Extracted page text data
═══

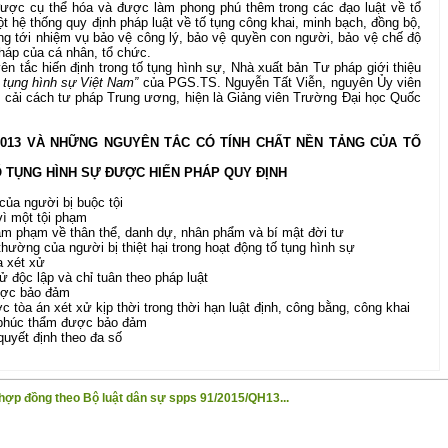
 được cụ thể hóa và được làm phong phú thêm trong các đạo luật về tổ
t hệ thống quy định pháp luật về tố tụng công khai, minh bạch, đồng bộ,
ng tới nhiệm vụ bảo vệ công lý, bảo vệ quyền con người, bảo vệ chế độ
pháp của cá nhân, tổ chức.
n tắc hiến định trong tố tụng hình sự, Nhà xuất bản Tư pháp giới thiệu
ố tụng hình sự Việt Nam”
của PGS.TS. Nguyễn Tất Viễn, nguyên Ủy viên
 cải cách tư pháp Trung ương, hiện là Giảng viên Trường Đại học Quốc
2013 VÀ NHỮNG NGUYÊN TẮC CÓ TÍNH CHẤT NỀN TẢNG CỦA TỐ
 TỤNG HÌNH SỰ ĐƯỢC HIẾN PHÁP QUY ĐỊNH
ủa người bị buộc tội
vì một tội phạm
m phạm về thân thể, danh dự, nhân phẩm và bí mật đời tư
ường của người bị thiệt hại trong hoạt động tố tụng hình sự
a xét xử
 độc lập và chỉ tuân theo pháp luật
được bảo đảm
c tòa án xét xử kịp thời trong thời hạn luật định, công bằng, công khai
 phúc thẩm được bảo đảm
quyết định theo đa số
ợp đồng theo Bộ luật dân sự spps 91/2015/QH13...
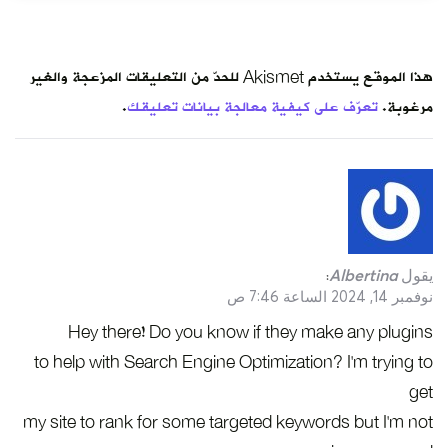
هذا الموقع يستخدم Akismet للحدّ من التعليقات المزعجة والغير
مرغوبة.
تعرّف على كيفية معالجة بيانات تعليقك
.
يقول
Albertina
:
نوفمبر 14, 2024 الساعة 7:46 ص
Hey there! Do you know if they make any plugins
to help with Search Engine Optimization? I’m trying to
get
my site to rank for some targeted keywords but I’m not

═══

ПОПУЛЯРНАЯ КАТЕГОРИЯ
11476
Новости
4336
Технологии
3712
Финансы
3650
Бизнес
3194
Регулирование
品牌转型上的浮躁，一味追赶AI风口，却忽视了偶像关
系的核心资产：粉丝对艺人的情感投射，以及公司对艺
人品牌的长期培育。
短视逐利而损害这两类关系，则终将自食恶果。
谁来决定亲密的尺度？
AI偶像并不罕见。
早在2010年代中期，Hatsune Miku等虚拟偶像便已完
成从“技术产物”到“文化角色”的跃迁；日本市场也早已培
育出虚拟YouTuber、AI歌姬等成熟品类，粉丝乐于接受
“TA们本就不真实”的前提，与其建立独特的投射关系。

═══

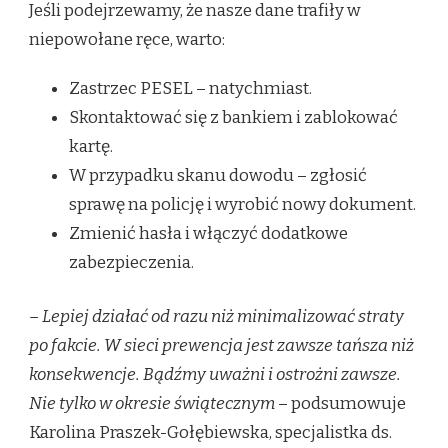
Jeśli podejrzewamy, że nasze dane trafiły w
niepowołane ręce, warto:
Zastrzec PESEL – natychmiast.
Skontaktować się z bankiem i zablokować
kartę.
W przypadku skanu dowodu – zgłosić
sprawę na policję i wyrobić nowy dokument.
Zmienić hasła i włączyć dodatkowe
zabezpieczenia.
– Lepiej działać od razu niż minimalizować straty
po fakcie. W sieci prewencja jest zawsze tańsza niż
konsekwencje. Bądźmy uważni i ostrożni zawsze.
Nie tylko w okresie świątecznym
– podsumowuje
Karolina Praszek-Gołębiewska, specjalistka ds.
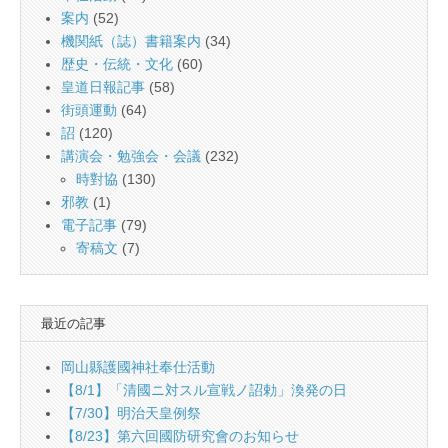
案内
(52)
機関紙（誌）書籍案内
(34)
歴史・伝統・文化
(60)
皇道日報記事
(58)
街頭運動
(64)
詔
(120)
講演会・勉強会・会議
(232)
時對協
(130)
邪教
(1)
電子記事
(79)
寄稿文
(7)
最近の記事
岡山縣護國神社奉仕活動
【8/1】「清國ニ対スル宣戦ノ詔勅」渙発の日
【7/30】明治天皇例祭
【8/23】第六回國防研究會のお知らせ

═══

[Task details] Where a line of the records has the string "phạm", return that line.

[Your solution]
vì một tội phạm
m phạm về thân thể, danh dự, nhân phẩm và bí mật đời tư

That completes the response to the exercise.